» Dataset entries:
* * * * * * * * *
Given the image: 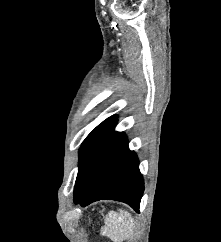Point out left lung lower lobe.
<instances>
[{
  "label": "left lung lower lobe",
  "mask_w": 221,
  "mask_h": 242,
  "mask_svg": "<svg viewBox=\"0 0 221 242\" xmlns=\"http://www.w3.org/2000/svg\"><path fill=\"white\" fill-rule=\"evenodd\" d=\"M144 181L137 156L124 133L111 129L79 166L74 203L81 206L100 199L122 201L139 211Z\"/></svg>",
  "instance_id": "1"
}]
</instances>
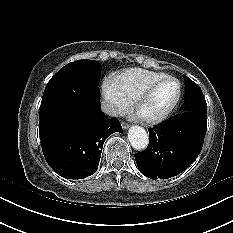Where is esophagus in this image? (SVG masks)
<instances>
[{"label":"esophagus","instance_id":"obj_1","mask_svg":"<svg viewBox=\"0 0 233 233\" xmlns=\"http://www.w3.org/2000/svg\"><path fill=\"white\" fill-rule=\"evenodd\" d=\"M122 128L124 130H127L129 128V125L126 122H122Z\"/></svg>","mask_w":233,"mask_h":233}]
</instances>
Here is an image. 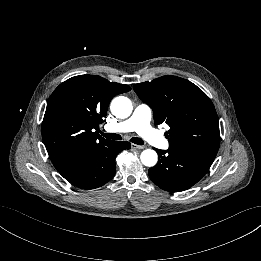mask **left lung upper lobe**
Instances as JSON below:
<instances>
[{
	"instance_id": "5c2ea615",
	"label": "left lung upper lobe",
	"mask_w": 261,
	"mask_h": 261,
	"mask_svg": "<svg viewBox=\"0 0 261 261\" xmlns=\"http://www.w3.org/2000/svg\"><path fill=\"white\" fill-rule=\"evenodd\" d=\"M152 107L156 125L166 123L169 149L215 158L220 145L219 120L208 96L195 84L176 76H162L133 86Z\"/></svg>"
}]
</instances>
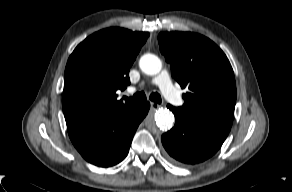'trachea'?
<instances>
[{
    "label": "trachea",
    "instance_id": "trachea-1",
    "mask_svg": "<svg viewBox=\"0 0 292 192\" xmlns=\"http://www.w3.org/2000/svg\"><path fill=\"white\" fill-rule=\"evenodd\" d=\"M124 99L131 103H139L146 100V95L144 94V92H138L132 97H124ZM150 100L156 103H161V96L158 93H152L150 95Z\"/></svg>",
    "mask_w": 292,
    "mask_h": 192
}]
</instances>
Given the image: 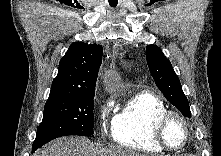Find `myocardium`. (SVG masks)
I'll use <instances>...</instances> for the list:
<instances>
[{
	"instance_id": "obj_1",
	"label": "myocardium",
	"mask_w": 221,
	"mask_h": 156,
	"mask_svg": "<svg viewBox=\"0 0 221 156\" xmlns=\"http://www.w3.org/2000/svg\"><path fill=\"white\" fill-rule=\"evenodd\" d=\"M178 118L184 125L185 128V139L184 142L181 146L179 147H171L165 139V128L167 123L169 122V120L171 118ZM190 135H191V129H190V124L188 122V120L179 112L177 111H173V110H167L165 111L163 114H161L158 119L156 120L155 124H154V130H153V136L155 141L165 150L171 151V152H178L183 150L190 139Z\"/></svg>"
}]
</instances>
* * * * * * * * *
» WHAT IS NEEDED:
Filter the records above down to the lines that hold the string "fill".

» SOLUTION TO THIS TASK:
  "mask_svg": "<svg viewBox=\"0 0 221 242\" xmlns=\"http://www.w3.org/2000/svg\"><path fill=\"white\" fill-rule=\"evenodd\" d=\"M144 181L137 156L124 133L111 129L79 166L74 203L81 206L100 199L122 201L139 211Z\"/></svg>",
[{"label":"esophagus","instance_id":"obj_1","mask_svg":"<svg viewBox=\"0 0 233 233\" xmlns=\"http://www.w3.org/2000/svg\"><path fill=\"white\" fill-rule=\"evenodd\" d=\"M122 128L124 130H127L129 128V125L126 122H122Z\"/></svg>","mask_w":233,"mask_h":233}]
	"mask_svg": "<svg viewBox=\"0 0 261 261\" xmlns=\"http://www.w3.org/2000/svg\"><path fill=\"white\" fill-rule=\"evenodd\" d=\"M152 107L156 125L166 123L169 149L215 158L220 145L219 120L208 96L195 84L176 76H162L133 86Z\"/></svg>"
    "mask_svg": "<svg viewBox=\"0 0 292 192\" xmlns=\"http://www.w3.org/2000/svg\"><path fill=\"white\" fill-rule=\"evenodd\" d=\"M124 99L131 103H139L146 100V95L144 94V92H138L132 97H124ZM150 100L156 103H161V96L158 93H152L150 95Z\"/></svg>",
	"mask_svg": "<svg viewBox=\"0 0 221 156\" xmlns=\"http://www.w3.org/2000/svg\"><path fill=\"white\" fill-rule=\"evenodd\" d=\"M178 118L184 125L185 128V139L184 142L181 146L179 147H171L165 139V128L167 123L169 122V120L171 118ZM190 135H191V129H190V124L188 122V120L179 112L177 111H173V110H167L165 111L163 114H161L158 119L156 120L155 124H154V130H153V136L155 141L165 150L171 151V152H178L183 150L190 139Z\"/></svg>"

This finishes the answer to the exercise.